**PROBLEM:** Your answer must be one number: the count of lines below that hold the word "should".

**RECORDS FOR THIS EXERCISE:**
=== Begin Enclosure ===
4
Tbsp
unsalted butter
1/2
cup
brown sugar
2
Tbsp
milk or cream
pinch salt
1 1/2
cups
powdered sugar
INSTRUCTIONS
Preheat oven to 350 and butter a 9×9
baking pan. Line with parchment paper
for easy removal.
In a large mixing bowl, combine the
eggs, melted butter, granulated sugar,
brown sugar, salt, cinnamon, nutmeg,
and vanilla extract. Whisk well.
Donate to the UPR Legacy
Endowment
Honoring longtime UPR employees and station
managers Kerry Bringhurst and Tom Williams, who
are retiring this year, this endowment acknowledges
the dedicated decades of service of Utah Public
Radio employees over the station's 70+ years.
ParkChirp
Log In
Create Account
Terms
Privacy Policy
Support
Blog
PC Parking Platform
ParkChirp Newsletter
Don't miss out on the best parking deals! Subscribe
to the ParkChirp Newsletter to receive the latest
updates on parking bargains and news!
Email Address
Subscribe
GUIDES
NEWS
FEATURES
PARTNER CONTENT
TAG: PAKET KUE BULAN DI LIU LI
=== End Enclosure ===
=== Begin Enclosure ===
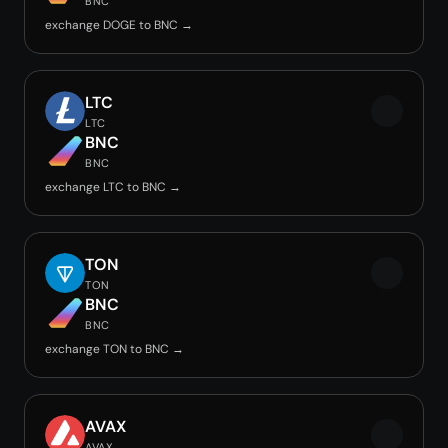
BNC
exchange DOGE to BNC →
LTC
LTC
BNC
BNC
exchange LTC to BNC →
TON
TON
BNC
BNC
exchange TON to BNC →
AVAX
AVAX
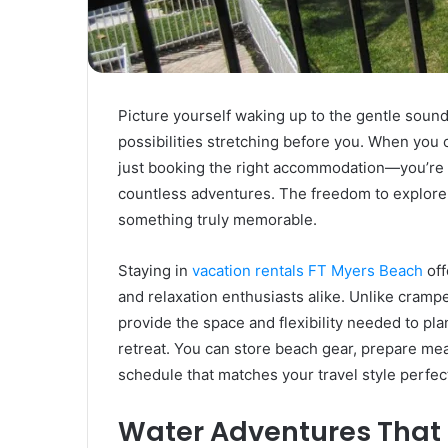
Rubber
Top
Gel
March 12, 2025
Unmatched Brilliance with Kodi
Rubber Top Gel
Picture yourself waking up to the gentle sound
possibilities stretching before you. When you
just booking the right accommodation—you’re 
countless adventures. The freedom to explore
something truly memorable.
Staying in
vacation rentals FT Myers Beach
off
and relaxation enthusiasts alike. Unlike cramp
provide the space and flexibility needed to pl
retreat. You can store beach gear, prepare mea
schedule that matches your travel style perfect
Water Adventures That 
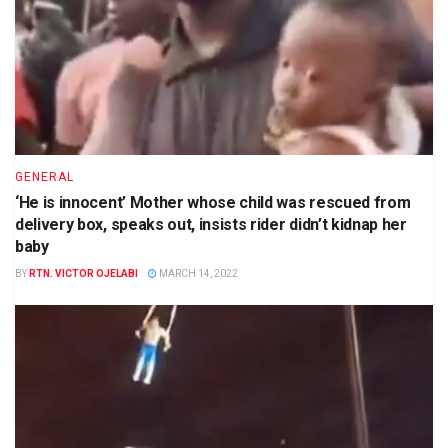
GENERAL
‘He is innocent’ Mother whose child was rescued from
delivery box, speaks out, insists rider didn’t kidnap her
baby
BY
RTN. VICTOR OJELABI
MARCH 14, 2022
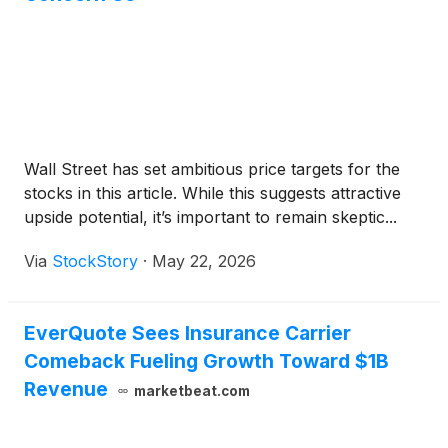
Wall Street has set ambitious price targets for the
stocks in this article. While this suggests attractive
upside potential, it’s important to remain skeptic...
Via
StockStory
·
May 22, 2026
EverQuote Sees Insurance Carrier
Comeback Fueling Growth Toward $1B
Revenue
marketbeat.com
=== End Enclosure ===
=== Begin Enclosure ===
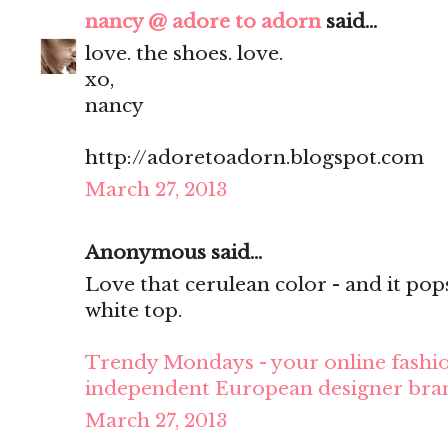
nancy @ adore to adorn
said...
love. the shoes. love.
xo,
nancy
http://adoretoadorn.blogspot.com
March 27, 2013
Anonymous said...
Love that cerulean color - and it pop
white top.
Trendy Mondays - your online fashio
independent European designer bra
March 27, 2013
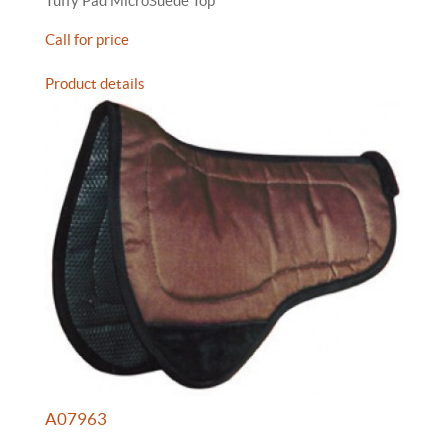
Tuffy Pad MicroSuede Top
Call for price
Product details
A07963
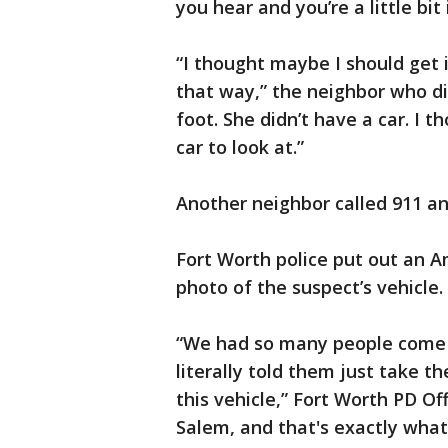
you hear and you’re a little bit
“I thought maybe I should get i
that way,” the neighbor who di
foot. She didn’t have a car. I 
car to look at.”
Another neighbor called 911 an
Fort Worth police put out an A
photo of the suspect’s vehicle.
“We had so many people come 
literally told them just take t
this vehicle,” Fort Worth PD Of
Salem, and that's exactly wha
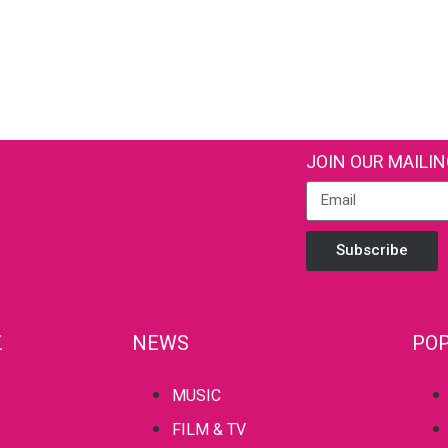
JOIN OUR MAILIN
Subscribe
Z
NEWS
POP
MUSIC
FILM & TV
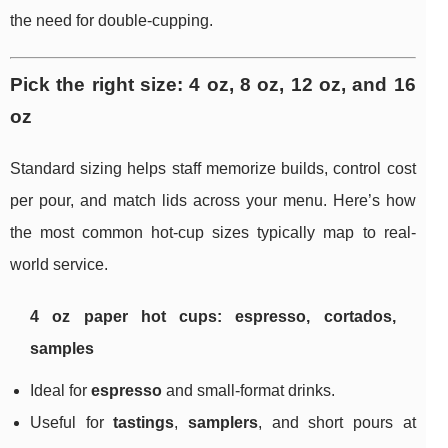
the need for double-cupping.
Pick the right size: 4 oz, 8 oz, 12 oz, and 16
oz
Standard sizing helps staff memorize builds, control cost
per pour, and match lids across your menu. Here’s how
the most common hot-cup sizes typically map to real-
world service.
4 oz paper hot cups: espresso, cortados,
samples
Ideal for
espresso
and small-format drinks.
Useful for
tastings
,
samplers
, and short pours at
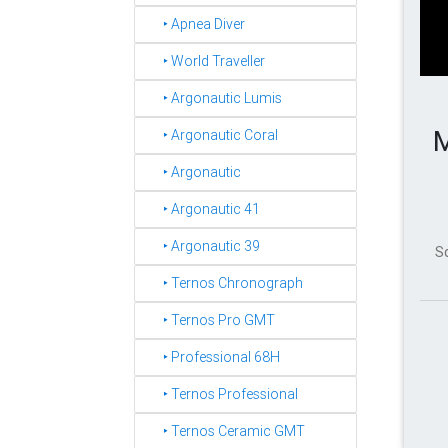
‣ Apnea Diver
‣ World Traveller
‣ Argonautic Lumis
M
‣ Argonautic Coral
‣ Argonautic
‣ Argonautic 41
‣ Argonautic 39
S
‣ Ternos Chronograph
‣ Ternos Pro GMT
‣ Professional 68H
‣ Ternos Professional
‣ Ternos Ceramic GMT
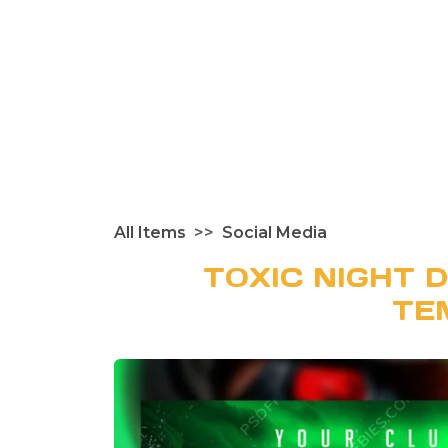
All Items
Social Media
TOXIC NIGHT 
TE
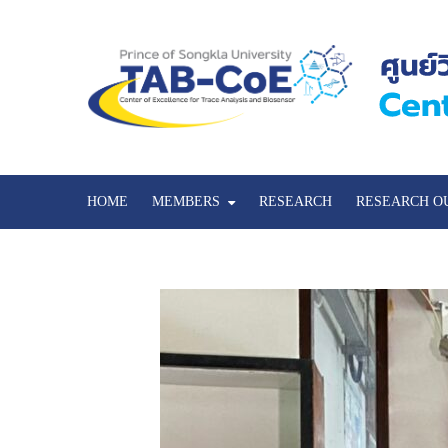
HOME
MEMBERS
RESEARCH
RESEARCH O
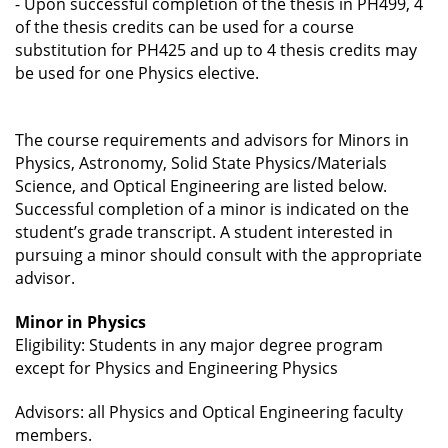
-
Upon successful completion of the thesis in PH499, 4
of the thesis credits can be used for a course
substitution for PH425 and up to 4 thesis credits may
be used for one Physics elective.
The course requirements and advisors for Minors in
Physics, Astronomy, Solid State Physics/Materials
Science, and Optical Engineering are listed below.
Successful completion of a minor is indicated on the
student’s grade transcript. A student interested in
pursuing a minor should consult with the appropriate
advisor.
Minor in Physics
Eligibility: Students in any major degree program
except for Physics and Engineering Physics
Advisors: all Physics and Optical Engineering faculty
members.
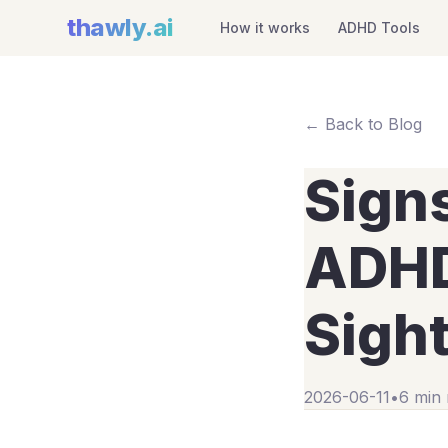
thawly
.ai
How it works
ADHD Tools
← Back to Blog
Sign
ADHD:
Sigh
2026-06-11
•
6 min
=== End Enclosure ===
**SOLUTION TO THE EXERCISE:** 2